A retaliação veio com aviões e um contingente absurdo de soldados para uma massa de camponeses desarmados e com apenas a disposição para resistir. Foram assassinados cerca de 400 camponeses neste ataque covarde do Exército reacionário brasileiro contra os remanescentes do Caldeirão. Houve bombardeios aéreos e rajadas de metralhadoras. Logo após isso o Beato José Lourenço e algumas famílias fugiram para Pernambuco e o Beato Severino Tavares e os dispostos a resistir foram para a comunidade denominada Pau de Colher.

Em 1938 Pau de Colher é exterminada com outro ataque brutal do Exército. Dessa vez Severino e as centenas de famílias que lhe acompanhavam resistiram até o último homem de armas na mão; o número de mortos foi superior a 400. 

CONCLUSÃO 

O que aconteceu no Caldeirão e em Pau de Colher foi mais um crime brutal que o Estado Brasileiro cometeu contra camponeses. Esse histórico de massacres contra camponeses não parou em 1930 com o extermínio de Pau de Colher. 

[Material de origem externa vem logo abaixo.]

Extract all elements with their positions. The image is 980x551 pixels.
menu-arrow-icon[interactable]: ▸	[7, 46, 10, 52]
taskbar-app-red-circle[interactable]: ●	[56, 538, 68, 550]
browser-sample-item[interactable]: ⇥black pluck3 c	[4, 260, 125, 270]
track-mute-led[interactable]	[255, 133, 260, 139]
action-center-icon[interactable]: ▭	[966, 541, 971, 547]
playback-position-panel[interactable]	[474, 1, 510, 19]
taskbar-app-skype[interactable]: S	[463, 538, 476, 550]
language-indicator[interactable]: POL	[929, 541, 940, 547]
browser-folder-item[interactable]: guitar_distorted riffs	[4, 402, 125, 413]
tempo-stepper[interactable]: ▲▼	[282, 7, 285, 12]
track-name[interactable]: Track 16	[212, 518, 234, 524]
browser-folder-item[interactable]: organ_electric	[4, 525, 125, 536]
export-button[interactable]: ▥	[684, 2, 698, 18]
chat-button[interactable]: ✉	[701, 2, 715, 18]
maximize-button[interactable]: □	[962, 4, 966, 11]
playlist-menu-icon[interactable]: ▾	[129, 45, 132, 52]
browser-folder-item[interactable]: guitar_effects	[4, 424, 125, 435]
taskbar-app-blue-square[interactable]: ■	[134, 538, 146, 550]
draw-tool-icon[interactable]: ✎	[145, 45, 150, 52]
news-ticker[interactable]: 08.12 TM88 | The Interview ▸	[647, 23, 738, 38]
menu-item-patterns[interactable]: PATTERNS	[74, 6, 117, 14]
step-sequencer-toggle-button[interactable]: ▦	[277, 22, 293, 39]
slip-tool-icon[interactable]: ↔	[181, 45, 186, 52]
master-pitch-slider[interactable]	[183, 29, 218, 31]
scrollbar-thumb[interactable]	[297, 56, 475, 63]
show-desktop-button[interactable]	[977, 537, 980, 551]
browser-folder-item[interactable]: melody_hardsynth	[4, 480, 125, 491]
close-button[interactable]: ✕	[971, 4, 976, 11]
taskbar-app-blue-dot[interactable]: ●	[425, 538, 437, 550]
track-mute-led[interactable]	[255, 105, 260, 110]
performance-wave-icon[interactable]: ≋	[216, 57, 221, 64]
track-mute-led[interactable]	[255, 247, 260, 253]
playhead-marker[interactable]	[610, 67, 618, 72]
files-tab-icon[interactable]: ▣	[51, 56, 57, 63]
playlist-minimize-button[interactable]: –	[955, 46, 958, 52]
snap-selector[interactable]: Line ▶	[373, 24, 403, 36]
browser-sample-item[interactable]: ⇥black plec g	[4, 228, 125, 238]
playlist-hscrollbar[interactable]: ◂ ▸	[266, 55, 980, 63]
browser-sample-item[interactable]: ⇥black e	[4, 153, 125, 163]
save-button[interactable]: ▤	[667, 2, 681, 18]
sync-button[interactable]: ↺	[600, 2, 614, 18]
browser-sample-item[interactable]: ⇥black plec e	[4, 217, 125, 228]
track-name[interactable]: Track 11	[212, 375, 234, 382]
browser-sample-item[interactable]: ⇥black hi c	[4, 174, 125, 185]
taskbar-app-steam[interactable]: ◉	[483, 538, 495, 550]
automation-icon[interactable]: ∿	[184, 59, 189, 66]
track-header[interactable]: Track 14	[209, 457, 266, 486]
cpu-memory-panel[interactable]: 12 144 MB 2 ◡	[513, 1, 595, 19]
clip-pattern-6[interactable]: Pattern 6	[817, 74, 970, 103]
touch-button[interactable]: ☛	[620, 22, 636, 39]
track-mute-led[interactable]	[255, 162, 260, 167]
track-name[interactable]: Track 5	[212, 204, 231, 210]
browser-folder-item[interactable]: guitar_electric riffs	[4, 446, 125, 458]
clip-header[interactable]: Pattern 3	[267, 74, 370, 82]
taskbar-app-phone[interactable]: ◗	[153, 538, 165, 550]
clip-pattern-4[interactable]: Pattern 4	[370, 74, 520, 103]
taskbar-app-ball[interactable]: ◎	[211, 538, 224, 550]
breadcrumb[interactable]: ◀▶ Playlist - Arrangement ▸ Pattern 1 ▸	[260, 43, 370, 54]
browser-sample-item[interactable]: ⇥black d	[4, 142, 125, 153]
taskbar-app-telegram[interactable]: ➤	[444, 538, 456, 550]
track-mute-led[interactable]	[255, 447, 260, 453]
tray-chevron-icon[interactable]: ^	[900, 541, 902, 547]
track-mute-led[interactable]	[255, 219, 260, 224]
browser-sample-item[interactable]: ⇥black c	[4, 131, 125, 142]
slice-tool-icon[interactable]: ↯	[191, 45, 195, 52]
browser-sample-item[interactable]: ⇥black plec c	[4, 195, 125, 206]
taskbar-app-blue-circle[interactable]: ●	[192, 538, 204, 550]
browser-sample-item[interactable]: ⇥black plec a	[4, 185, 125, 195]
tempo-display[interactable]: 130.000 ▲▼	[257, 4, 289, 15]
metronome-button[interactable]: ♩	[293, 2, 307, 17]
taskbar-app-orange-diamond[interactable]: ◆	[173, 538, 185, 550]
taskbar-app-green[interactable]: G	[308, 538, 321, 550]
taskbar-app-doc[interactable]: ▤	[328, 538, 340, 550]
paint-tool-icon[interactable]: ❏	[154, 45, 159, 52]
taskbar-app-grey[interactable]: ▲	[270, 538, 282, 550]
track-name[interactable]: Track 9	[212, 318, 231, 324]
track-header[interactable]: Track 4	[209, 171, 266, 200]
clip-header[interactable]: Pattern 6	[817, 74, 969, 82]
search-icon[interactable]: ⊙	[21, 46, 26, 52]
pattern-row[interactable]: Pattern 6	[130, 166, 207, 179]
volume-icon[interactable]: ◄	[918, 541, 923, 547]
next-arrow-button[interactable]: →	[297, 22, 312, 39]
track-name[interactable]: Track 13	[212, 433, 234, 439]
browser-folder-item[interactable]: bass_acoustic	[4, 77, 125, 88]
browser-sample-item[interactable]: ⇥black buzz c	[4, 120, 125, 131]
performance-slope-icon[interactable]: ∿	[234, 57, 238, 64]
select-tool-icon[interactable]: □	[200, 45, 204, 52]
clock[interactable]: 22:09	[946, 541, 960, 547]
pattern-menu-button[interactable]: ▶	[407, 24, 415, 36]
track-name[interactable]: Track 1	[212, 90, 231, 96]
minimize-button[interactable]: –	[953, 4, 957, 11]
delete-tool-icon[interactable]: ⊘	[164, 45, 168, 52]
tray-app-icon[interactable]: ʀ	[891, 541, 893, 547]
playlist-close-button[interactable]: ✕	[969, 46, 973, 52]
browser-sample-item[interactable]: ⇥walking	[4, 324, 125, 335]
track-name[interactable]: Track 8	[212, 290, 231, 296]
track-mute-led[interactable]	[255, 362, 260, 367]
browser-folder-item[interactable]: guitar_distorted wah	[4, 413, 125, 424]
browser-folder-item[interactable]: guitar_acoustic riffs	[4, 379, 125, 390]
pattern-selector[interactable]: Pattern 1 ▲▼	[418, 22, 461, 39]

O motivo que os camponeses do Caldeirão e Pau de Colher resistiram existem até hoje, e aos que acham loucura a luta do camponês, principalmente do camponês nortista e nordestino pela terra e contra o latifúndio, lembre-se do que disse Josué de Castro: “É que nenhum povo do mundo se mostra tão enraizado à terra, mais profundamente ligado à seu solo natal do que o povo do nordeste. Este desadorado amor à terra que sempre lhe fez sofrer faz com que o homem do nordeste a defenda sempre, até o extremo limite de suas forças”. (5) 


Notas:

1- Floro Bartolomeu diz em seu depoimento que o Beato apareceu por volta de 1900 no Juazeiro, mas outros relatos dizem que ele já estava lá desde 1890, como as coisas na vida do beato antes do Caldeirão e do Boi “Mansinho” não são tão claras, preferi registrar dessa forma.

2- Extraído do livro Juazeiro do Padre Cícero –Depoimento para a história de autoria de Floro Bartolomeu 

3- A Epopéia do Mansinho: o boi santo do Caldeirão (Crato-CE) – Autora: Antônia Lucivânia da Silva / Coautora: Marilyn Ferreira Machado. Disponível em: http://www.snh2011.anpuh.org/resources/anais/35/1400183093_ARQUIVO_ARTIGOAEPOPEIADEMANSINHO.pdf

4- Novamente as datas se confundem pois alguns pesquisadores como Rui Facó afirmam que a expedição ocorreu em 9 de novembro, já outros pesquisadores afirmam que se deu no dia 10 de setembro, e outros ainda dizem que ocorreu no dia 11 de setembro.